For every LOG_ARCHIVE_DEST_n initialization parameter that a corresponding LOG_ARCHIVE_DEST_STATE_n parameter is set. ENABLE and DEFER value can be set for this parameter to enable or diable archive shipping.
LOG_ARCHIVE_DEST_1=’LOCATION=/arch1/chicago/’
LOG_ARCHIVE_DEST_STATE_1=ENABLE
LOG_ARCHIVE_DEST_2=’SERVICE=boston’
LOG_ARCHIVE_DEST_STATE_2=ENABLE
SQL> ALTER SYSTEM SET LOG_ARCHIVE_DEST_1=’LOCATION=USE_DB_RECOVERY_FILE_DEST ARCH MANDATORY REOPEN=5 VALID_FOR=(ONLINE_LOGFILES,PRIMARY_ROLE)’
Query the V$ARCHIVE_DEST view to see current settings of the LOG_ARCHIVE_DEST_n initialization parameter.
How to Send Redo Data
On the primary database, Oracle Data Guard uses archiver processes (ARCn) or the log writer process (LGWR) to collect transaction redo data and transmit it to standby destinations.
See the diagrams below to understand how ARC and LGWR transmits data to standby sites.
Using Archiver Processes (ARCn) to Archive Redo Data
By default, redo transport services use ARCn processes to archive the online redo log files on the primary database.

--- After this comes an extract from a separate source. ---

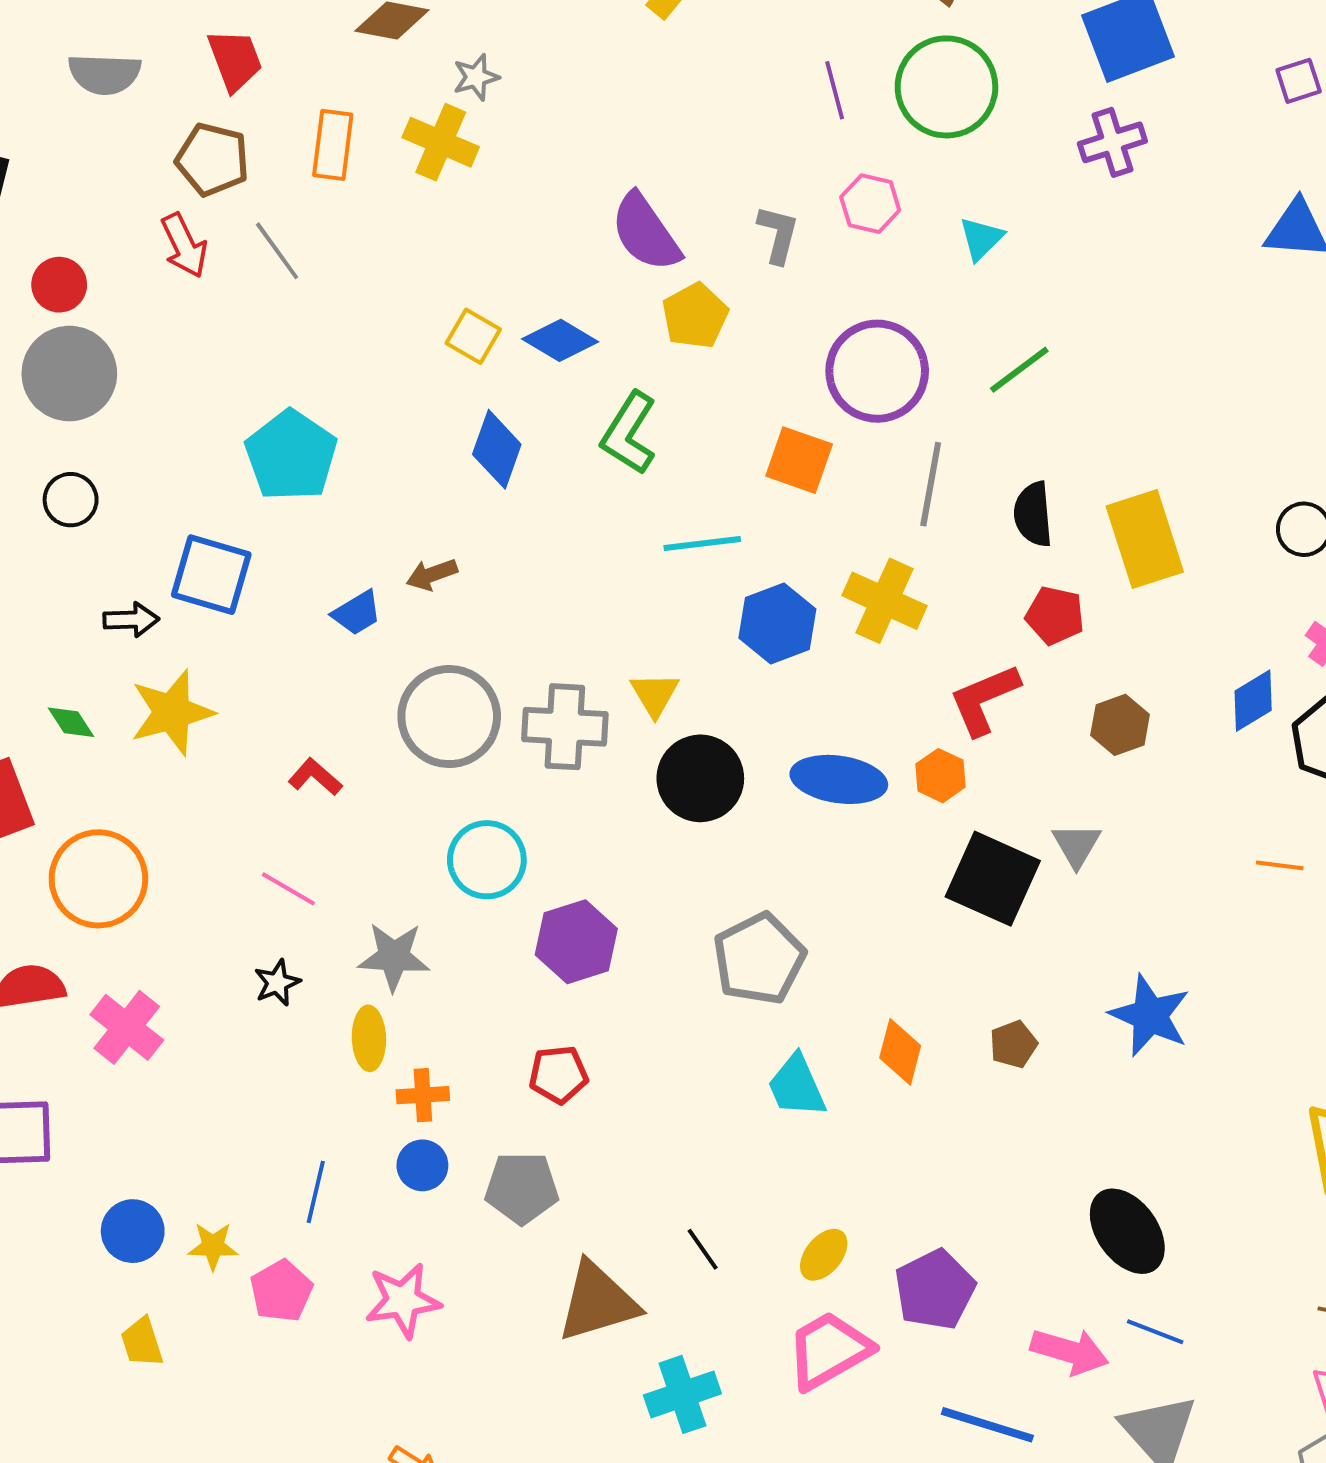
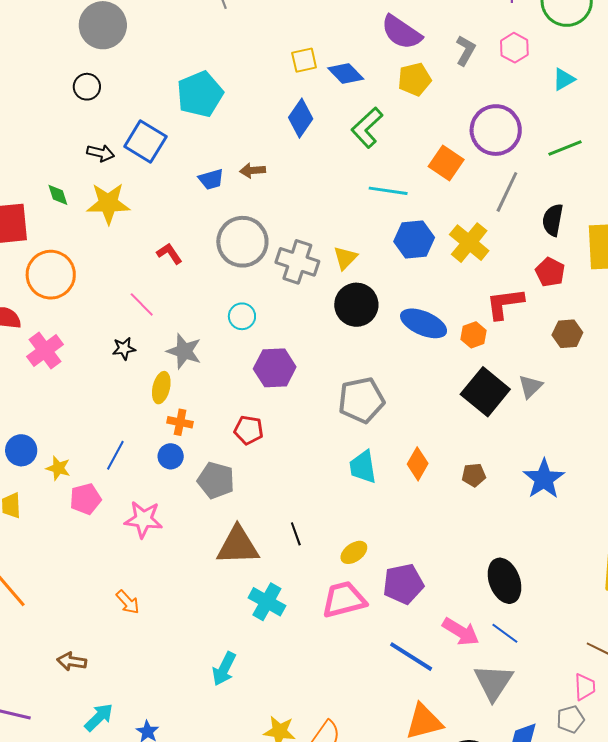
purple semicircle: (646, 232) -> (401, 32), turned -36
yellow square: (473, 336) -> (304, 60), turned 32
cyan circle: (487, 860) -> (242, 316), size x0.7
cyan cross: (682, 1394) -> (267, 602), turned 33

ARCn archival processing supports only the maximum performance level of data protection in Data Guard configurations. The LOG_ARCHIVE_MAX_PROCESSES initialization parameter specifies the maximum number of ARCn processes. Default is 4 archiver processes.
ARCn archiver processing is the default archival behavior, specifying the ARCH attribute on the LOG_ARCHIVE_DEST_nparameter is optional.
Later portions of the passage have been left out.